**Assignment:**
Exactly as they appear, output all of the records. Skip any images.

Page-level text extractions:
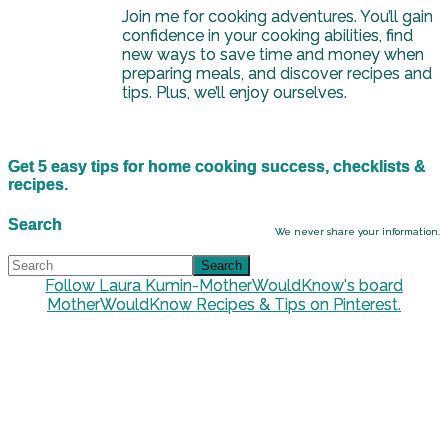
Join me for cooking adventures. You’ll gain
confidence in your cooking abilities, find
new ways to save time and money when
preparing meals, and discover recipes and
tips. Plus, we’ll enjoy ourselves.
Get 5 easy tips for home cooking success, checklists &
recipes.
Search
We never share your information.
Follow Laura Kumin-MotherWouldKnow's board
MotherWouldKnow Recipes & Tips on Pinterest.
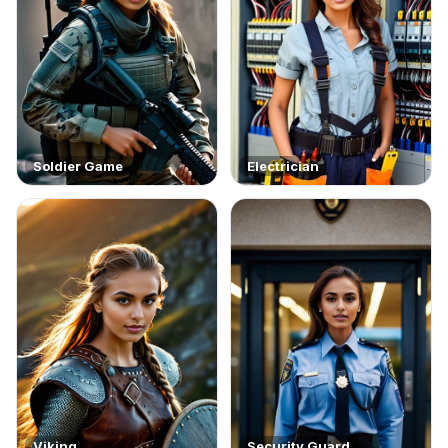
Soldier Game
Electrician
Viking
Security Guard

**Answer for this exercise:**
Join me for cooking adventures. You’ll gain
confidence in your cooking abilities, find
new ways to save time and money when
preparing meals, and discover recipes and
tips. Plus, we’ll enjoy ourselves.
Get 5 easy tips for home cooking success, checklists &
recipes.
Search
We never share your information.
Follow Laura Kumin-MotherWouldKnow's board
MotherWouldKnow Recipes & Tips on Pinterest.
Soldier Game
Electrician
Viking
Security Guard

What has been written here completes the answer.